- **Exercise description**: Repeat the data precisely as given.
*** Task inputs ***
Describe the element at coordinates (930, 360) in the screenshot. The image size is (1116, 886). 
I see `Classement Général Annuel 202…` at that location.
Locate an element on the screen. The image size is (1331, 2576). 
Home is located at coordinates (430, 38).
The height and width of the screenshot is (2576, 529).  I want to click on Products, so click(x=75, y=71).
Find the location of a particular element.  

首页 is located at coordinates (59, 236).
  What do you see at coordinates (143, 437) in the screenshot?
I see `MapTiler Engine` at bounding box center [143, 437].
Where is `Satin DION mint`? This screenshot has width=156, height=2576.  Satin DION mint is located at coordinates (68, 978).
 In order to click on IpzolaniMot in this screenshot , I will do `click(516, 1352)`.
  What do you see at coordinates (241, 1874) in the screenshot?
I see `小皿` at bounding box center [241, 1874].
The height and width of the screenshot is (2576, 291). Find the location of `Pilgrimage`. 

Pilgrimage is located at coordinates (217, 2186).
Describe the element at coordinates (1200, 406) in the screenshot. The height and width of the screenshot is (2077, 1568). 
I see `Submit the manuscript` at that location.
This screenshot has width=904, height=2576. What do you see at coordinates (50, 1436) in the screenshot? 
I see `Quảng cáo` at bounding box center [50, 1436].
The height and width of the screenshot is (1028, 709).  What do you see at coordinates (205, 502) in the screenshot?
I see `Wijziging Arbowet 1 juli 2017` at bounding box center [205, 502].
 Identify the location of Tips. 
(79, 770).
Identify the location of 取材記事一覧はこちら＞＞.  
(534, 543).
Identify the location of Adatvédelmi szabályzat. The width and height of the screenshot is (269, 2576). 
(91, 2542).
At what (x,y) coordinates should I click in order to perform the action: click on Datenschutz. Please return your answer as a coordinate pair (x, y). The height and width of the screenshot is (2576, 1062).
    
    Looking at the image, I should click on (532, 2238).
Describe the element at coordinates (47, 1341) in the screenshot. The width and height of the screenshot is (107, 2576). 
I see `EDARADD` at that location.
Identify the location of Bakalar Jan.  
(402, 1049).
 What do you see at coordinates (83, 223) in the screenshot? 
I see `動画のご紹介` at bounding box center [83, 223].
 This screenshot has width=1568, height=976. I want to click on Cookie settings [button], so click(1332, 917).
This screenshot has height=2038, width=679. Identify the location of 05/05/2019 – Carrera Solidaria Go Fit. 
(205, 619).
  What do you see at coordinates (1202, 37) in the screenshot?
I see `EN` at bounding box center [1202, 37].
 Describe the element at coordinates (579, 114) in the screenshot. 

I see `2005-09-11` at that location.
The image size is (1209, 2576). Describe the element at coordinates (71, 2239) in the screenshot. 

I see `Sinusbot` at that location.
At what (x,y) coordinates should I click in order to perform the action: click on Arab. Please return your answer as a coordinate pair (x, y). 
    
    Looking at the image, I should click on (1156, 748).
*** End of Task inputs ***
- **Problem solution**:
Describe the element at coordinates (930, 360) in the screenshot. The image size is (1116, 886). 
I see `Classement Général Annuel 202…` at that location.
Locate an element on the screen. The image size is (1331, 2576). 
Home is located at coordinates (430, 38).
The height and width of the screenshot is (2576, 529).  I want to click on Products, so click(x=75, y=71).
Find the location of a particular element.  

首页 is located at coordinates (59, 236).
  What do you see at coordinates (143, 437) in the screenshot?
I see `MapTiler Engine` at bounding box center [143, 437].
Where is `Satin DION mint`? This screenshot has width=156, height=2576.  Satin DION mint is located at coordinates (68, 978).
 In order to click on IpzolaniMot in this screenshot , I will do `click(516, 1352)`.
  What do you see at coordinates (241, 1874) in the screenshot?
I see `小皿` at bounding box center [241, 1874].
The height and width of the screenshot is (2576, 291). Find the location of `Pilgrimage`. 

Pilgrimage is located at coordinates (217, 2186).
Describe the element at coordinates (1200, 406) in the screenshot. The height and width of the screenshot is (2077, 1568). 
I see `Submit the manuscript` at that location.
This screenshot has width=904, height=2576. What do you see at coordinates (50, 1436) in the screenshot? 
I see `Quảng cáo` at bounding box center [50, 1436].
The height and width of the screenshot is (1028, 709).  What do you see at coordinates (205, 502) in the screenshot?
I see `Wijziging Arbowet 1 juli 2017` at bounding box center [205, 502].
 Identify the location of Tips. 
(79, 770).
Identify the location of 取材記事一覧はこちら＞＞.  
(534, 543).
Identify the location of Adatvédelmi szabályzat. The width and height of the screenshot is (269, 2576). 
(91, 2542).
At what (x,y) coordinates should I click in order to perform the action: click on Datenschutz. Please return your answer as a coordinate pair (x, y). The height and width of the screenshot is (2576, 1062).
    
    Looking at the image, I should click on (532, 2238).
Describe the element at coordinates (47, 1341) in the screenshot. The width and height of the screenshot is (107, 2576). 
I see `EDARADD` at that location.
Identify the location of Bakalar Jan.  
(402, 1049).
 What do you see at coordinates (83, 223) in the screenshot? 
I see `動画のご紹介` at bounding box center [83, 223].
 This screenshot has width=1568, height=976. I want to click on Cookie settings [button], so click(1332, 917).
This screenshot has height=2038, width=679. Identify the location of 05/05/2019 – Carrera Solidaria Go Fit. 
(205, 619).
  What do you see at coordinates (1202, 37) in the screenshot?
I see `EN` at bounding box center [1202, 37].
 Describe the element at coordinates (579, 114) in the screenshot. 

I see `2005-09-11` at that location.
The image size is (1209, 2576). Describe the element at coordinates (71, 2239) in the screenshot. 

I see `Sinusbot` at that location.
At what (x,y) coordinates should I click in order to perform the action: click on Arab. Please return your answer as a coordinate pair (x, y). 
    
    Looking at the image, I should click on (1156, 748).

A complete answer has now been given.